Stanley A. Star Professor of Law & Business
Steven L. Schwarcz is the Stanley A. Star Professor of Law & Business at Duke University and Founding Director of Duke’s interdisciplinary Global Capital Markets Center (now renamed the Global Financial Markets Center). His areas of research and scholarship include insolvency and bankruptcy law; international finance, capital markets, and systemic risk; and commercial law. (Links to his scholarship are at http://law.duke.edu/fac/schwarcz/.) He holds a bachelor’s degree in aerospace engineering (summa cum laude) and a Juris Doctor from Columbia Law School. Prior to joining the Duke faculty, he was a partner at two leading international law firms where he represented top banks and other financial institutions in structuring innovative capital market financing transactions, both domestic and international. He also helped to pioneer the field of asset securitization, and his book, Structured Finance, A Guide to the Principles of Asset Securitization (3d edition), is one of the most widely used texts in the field.

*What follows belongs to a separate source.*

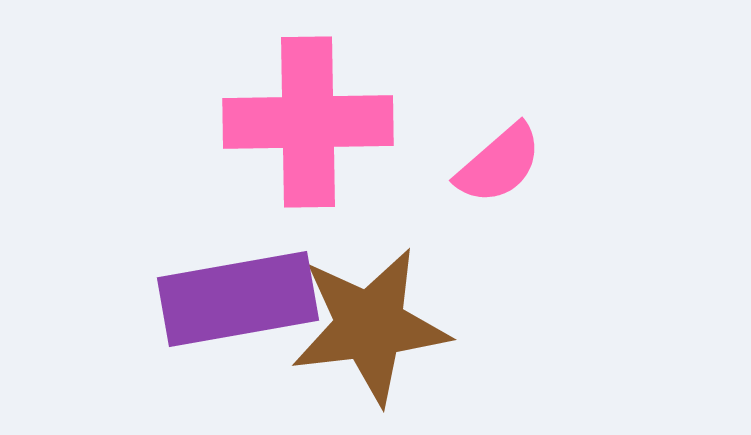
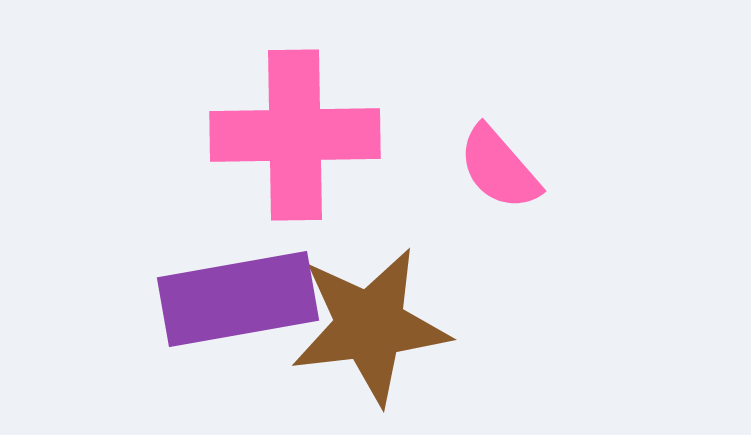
pink cross: moved 13 px left, 13 px down
pink semicircle: moved 4 px down; rotated 90 degrees clockwise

Professor Schwarcz has been the Leverhulme Visiting Professor at the University of Oxford, Visiting Professor at the University of Geneva Faculty of Law, Senior Fellow at The University of Melbourne Law School, and an adviser to the United Nations. He has given numerous endowed or distinguished public lectures, including at The University of Hong Kong, the University of Oxford (the Leverhulme Lectures 2010, available at http://www.law.ox.ac.uk/published/leverhulme2010.php), Georgetown University Law Center, National University of Singapore, and The National Assembly of the Republic of Korea. He has served as an expert at meetings of the World Economic Forum. He also has given numerous keynote speeches, including at annual conferences of the European Central Bank, the Corporate Law Teachers Association of Australia, New Zealand, and Asia-Pacific, Moody’s Corporation, and the Asian Securitisation Forum.
Additionally, Professor Schwarcz has testified before the U.S. Congress on topics including systemic risk, securitization, credit rating agencies, and financial regulation and has advised several U.S. and foreign governmental agencies on the financial crisis and shadow banking. His writings include Systemic Risk, 97 Georgetown Law Journal 193, the second most cited law review article of 2008. He is also a Fellow of the American College of Bankruptcy, a Founding Member of the International Insolvency Institute, a Fellow of the American College of Commercial Finance Lawyers, and Business Law Advisor to the American Bar Association Section on Business Law.